Supreme Court asks political parties to disclose details of electoral bonds to Election Commission in 'sealed cover'

The ruling on electoral bonds came a day after the top court rejected the Centre's appeal to let it continue using the funding system till the end of Lok Sabha Election 2019

FP Staff April 12, 2019 11:54:29 IST
Supreme Court asks political parties to disclose details of electoral bonds to Election Commission in 'sealed cover'
  • Political parties are to hand over these details of donations received till 15 May in sealed envelopes

  • The court also said that bank account details of the parties should be given

  • The apex court further said that the issue of electoral bonds requires detailed and lengthy hearing

Delivering its verdict on the legality of electoral bonds scheme, the Supreme Court on Friday asked all political parties to disclose details of donors and furnish money received through them to the Election Commission by 30 May. Parties are to hand over these details of donations received till 15 May in sealed envelopes, reported News18. The court also said that bank account details of the parties should be given.

The apex court further said that the issue requires detailed and lengthy hearing. The case is being heard by a three-judge bench headed by Chief Justice of India Ranjan Gogoi, along with Justices Deepak Gupta and Sanjiv Khanna.
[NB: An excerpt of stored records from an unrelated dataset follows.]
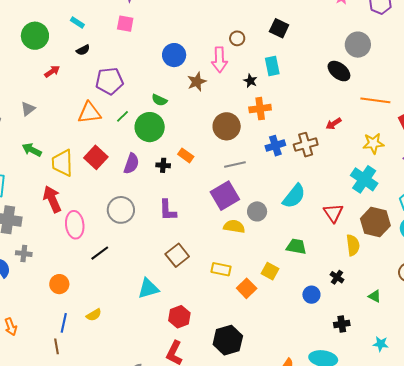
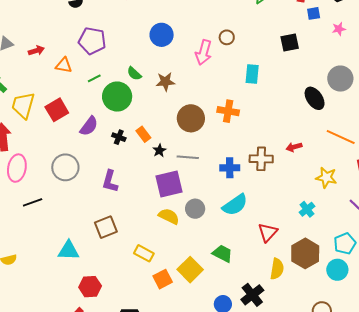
black square: (279, 28) -> (290, 43), moved, turned 36
red arrow: (52, 71) -> (36, 51), moved
black star: (250, 81) -> (159, 150), moved
brown star: (197, 82) -> (165, 82), moved
orange triangle: (89, 113) -> (64, 65), size x0.7
blue cross: (275, 146) -> (230, 168), moved
cyan cross: (364, 179) -> (307, 209), size x0.6
yellow square: (270, 271) -> (190, 270), size x1.4
black cross: (337, 277) -> (252, 295), size x1.6

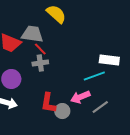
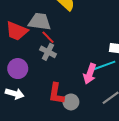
gray cross: (40, 63) -> (48, 52), turned 35
pink arrow: (80, 97) -> (90, 74), moved, turned -48

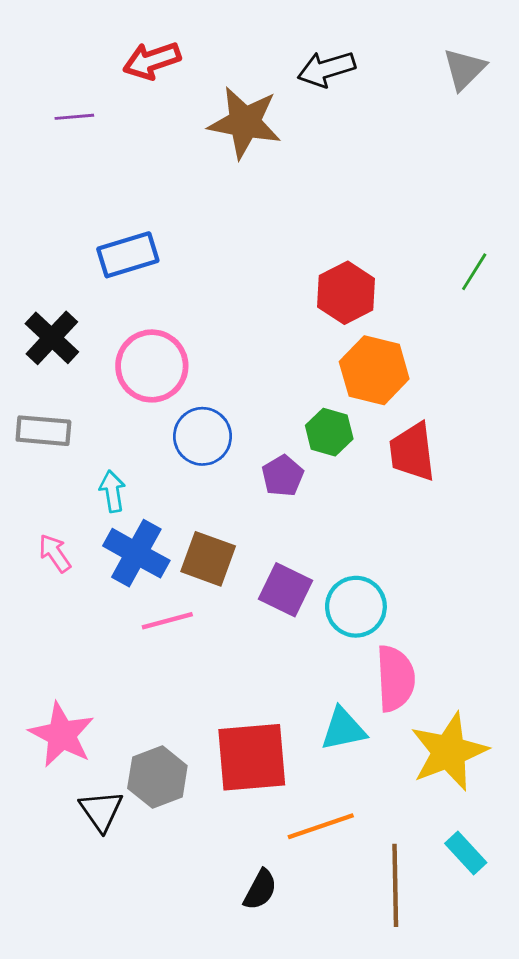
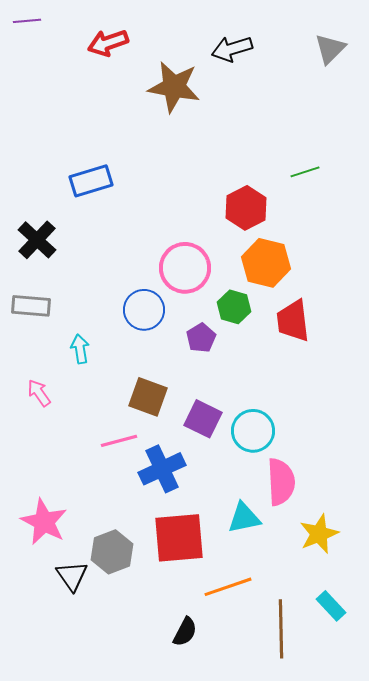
purple line: (74, 117) -> (27, 21), moved
green line: (474, 272) -> (305, 172), moved, turned 40
pink circle: (152, 366) -> (185, 268), moved
blue cross: (136, 553) -> (162, 469), moved, turned 36
yellow star: (449, 752) -> (319, 534), size x0.7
The ruling came a day after the top court rejected the Centre's appeal to let it continue using the funding system till the end of Lok Sabha Election 2019. The government had argued that it was not necessary for voters to know the identity of contributors.
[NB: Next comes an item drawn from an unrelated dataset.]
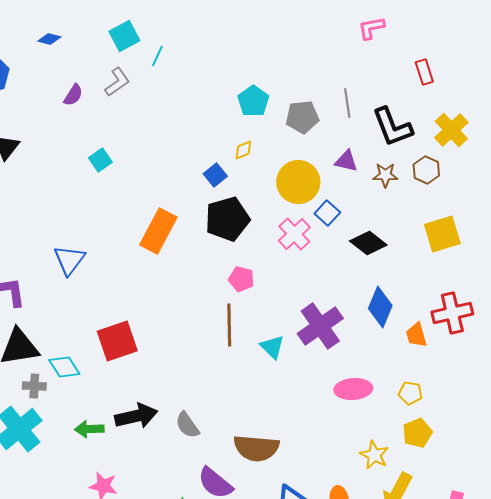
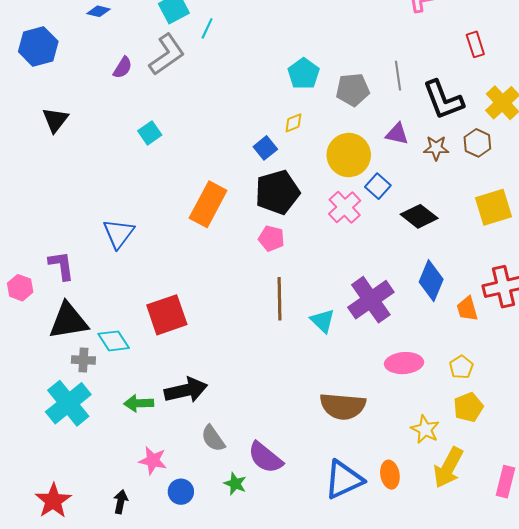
gray L-shape: (117, 82) -> (167, 55), size x1.4
pink pentagon: (241, 279) -> (271, 238), moved
yellow pentagon: (410, 393) -> (461, 367), turned 30
gray semicircle: (187, 425) -> (213, 438), moved
brown semicircle: (256, 448) -> (343, 406), moved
The Centre and the Election Commission (EC) had taken contrary stand in the matter with the government wanting to maintain anonymity of donors while the election watchdog vouching for transparency.

Supreme Court asks political parties to disclose details of electoral bonds to Election Commission in sealed cover

File image of the Supreme Court. AP

The plea filed by Association of Democratic Reforms (ADR), and represented by advocate Prashant Bhushan, had challenged the validity of the scheme and sought interim relief, including that either the issuance of electoral bonds be stayed or the names of the donors be made public to ensure transparency in the poll process.
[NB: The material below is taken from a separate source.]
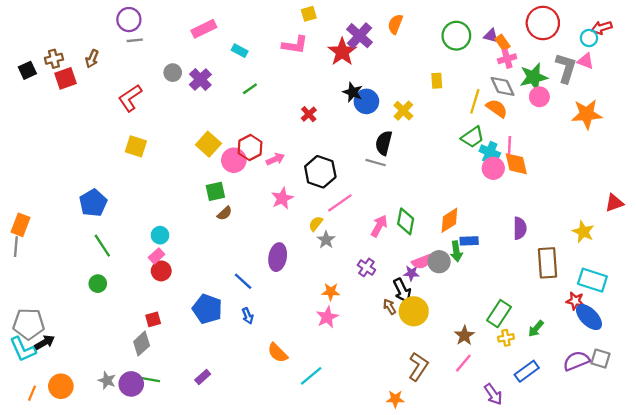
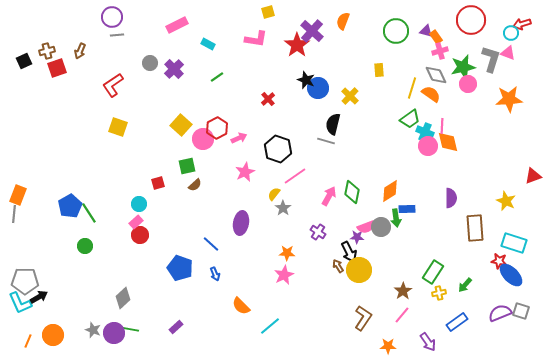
blue pentagon: (93, 203) -> (70, 206), moved
red square: (153, 319) -> (158, 183), moved
orange star: (395, 399) -> (388, 346), moved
The EC had, in fact, raised concerns as early as 2017, the same year when Union minister Arun Jaitley first floated the idea of electoral bonds in his Budget 2017-18 speech. The poll panel had written a three-page letter on 26 May, 2017, saying that amendments have been made in the Finance Act, 2017, which brought changes in the Income-Tax Act, the Companies Act, 2013 and the Representation of People Act (RPA), 1951, to provide launch of these electoral bonds. The amendments, the commission noted, could have "serious impact on transparency".

The Centre had on 4 April further opposed the EC and justified the changes in law saying it was "a pioneer step" to bring poll reforms "ensuring transparency" and "accountability" in political funding.